## Work instructions
Print every line below exactly as written, but leave the pictures behind.

Page images and extracted text:
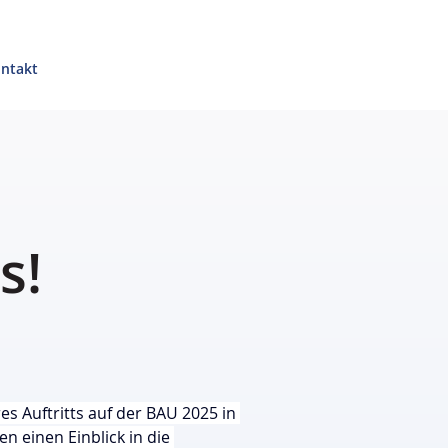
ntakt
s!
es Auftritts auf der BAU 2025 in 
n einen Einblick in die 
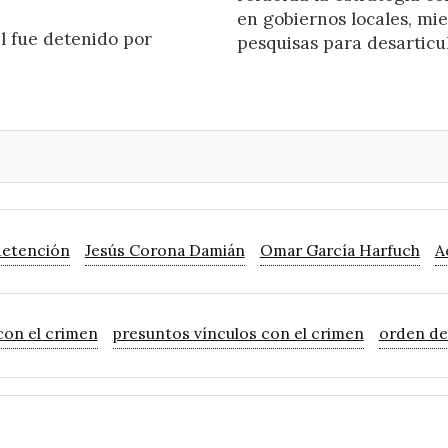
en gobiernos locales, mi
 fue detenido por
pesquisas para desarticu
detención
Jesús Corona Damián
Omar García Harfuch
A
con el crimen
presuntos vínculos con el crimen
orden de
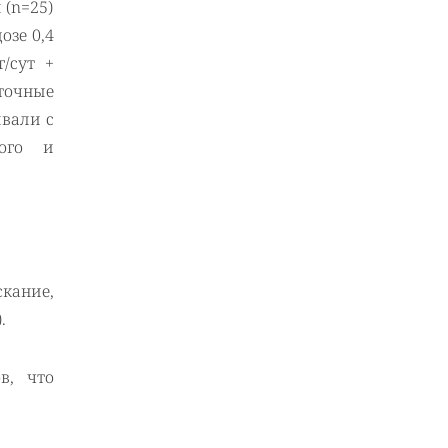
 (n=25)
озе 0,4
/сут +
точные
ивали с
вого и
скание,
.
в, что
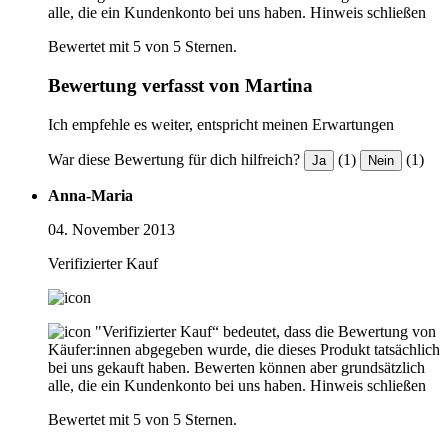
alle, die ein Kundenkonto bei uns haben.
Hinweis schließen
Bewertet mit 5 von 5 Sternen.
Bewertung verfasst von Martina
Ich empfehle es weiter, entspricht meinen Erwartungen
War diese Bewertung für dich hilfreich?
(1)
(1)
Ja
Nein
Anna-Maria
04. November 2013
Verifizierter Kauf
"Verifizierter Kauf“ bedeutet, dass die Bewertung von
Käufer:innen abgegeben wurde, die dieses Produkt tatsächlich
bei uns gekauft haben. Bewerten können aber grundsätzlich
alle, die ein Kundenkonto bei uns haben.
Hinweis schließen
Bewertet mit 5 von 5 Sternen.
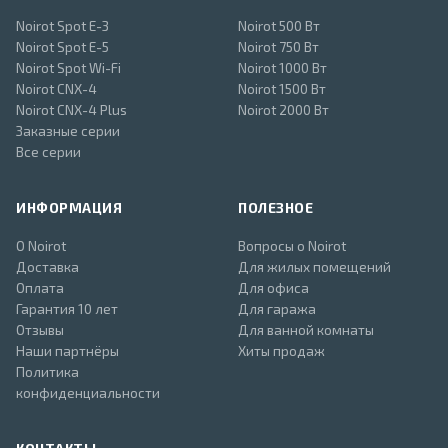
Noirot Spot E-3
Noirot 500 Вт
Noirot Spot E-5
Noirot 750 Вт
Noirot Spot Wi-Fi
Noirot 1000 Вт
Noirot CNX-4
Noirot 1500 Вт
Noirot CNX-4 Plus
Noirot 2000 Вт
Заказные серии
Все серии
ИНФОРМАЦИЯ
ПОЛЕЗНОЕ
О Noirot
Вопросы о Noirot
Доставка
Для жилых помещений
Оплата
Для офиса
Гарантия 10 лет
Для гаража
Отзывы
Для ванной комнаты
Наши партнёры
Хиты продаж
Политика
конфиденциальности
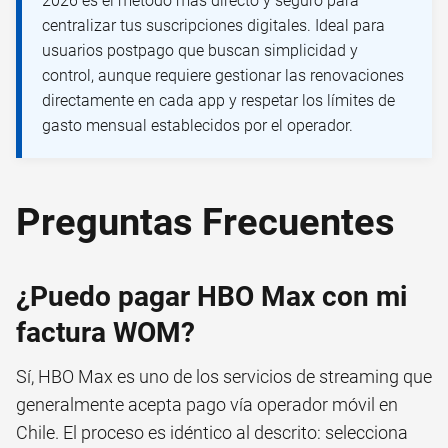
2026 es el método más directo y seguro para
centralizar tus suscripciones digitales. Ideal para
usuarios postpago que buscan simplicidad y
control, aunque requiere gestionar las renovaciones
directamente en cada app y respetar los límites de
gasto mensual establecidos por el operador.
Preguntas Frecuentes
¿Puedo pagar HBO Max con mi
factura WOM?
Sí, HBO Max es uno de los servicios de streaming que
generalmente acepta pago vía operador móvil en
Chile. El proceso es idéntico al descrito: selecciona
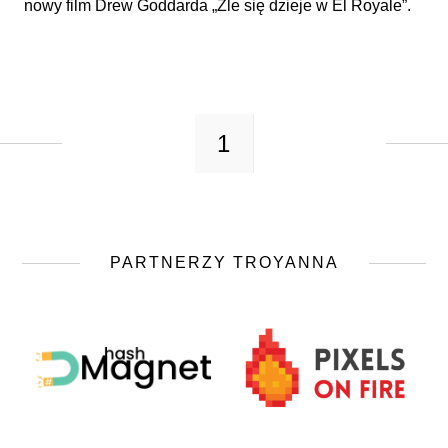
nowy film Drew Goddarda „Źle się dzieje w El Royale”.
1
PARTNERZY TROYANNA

## Output for this exercise
ntakt
s!
es Auftritts auf der BAU 2025 in 
n einen Einblick in die 
en gobiernos locales, mi
 fue detenido por
pesquisas para desarticu
detención
Jesús Corona Damián
Omar García Harfuch
A
con el crimen
presuntos vínculos con el crimen
orden de
 (n=25)
озе 0,4
/сут +
точные
ивали с
вого и
скание,
.
в, что
alle, die ein Kundenkonto bei uns haben.
Hinweis schließen
Bewertet mit 5 von 5 Sternen.
Bewertung verfasst von Martina
Ich empfehle es weiter, entspricht meinen Erwartungen
War diese Bewertung für dich hilfreich?
(1)
(1)
Ja
Nein
Anna-Maria
04. November 2013
Verifizierter Kauf
"Verifizierter Kauf“ bedeutet, dass die Bewertung von
Käufer:innen abgegeben wurde, die dieses Produkt tatsächlich
bei uns gekauft haben. Bewerten können aber grundsätzlich
alle, die ein Kundenkonto bei uns haben.
Hinweis schließen
Bewertet mit 5 von 5 Sternen.
Noirot Spot E-3
Noirot 500 Вт
Noirot Spot E-5
Noirot 750 Вт
Noirot Spot Wi-Fi
Noirot 1000 Вт
Noirot CNX-4
Noirot 1500 Вт
Noirot CNX-4 Plus
Noirot 2000 Вт
Заказные серии
Все серии
ИНФОРМАЦИЯ
ПОЛЕЗНОЕ
О Noirot
Вопросы о Noirot
Доставка
Для жилых помещений
Оплата
Для офиса
Гарантия 10 лет
Для гаража
Отзывы
Для ванной комнаты
Наши партнёры
Хиты продаж
Политика
конфиденциальности
2026 es el método más directo y seguro para
centralizar tus suscripciones digitales. Ideal para
usuarios postpago que buscan simplicidad y
control, aunque requiere gestionar las renovaciones
directamente en cada app y respetar los límites de
gasto mensual establecidos por el operador.
Preguntas Frecuentes
¿Puedo pagar HBO Max con mi
factura WOM?
Sí, HBO Max es uno de los servicios de streaming que
generalmente acepta pago vía operador móvil en
Chile. El proceso es idéntico al descrito: selecciona
nowy film Drew Goddarda „Źle się dzieje w El Royale”.
1
PARTNERZY TROYANNA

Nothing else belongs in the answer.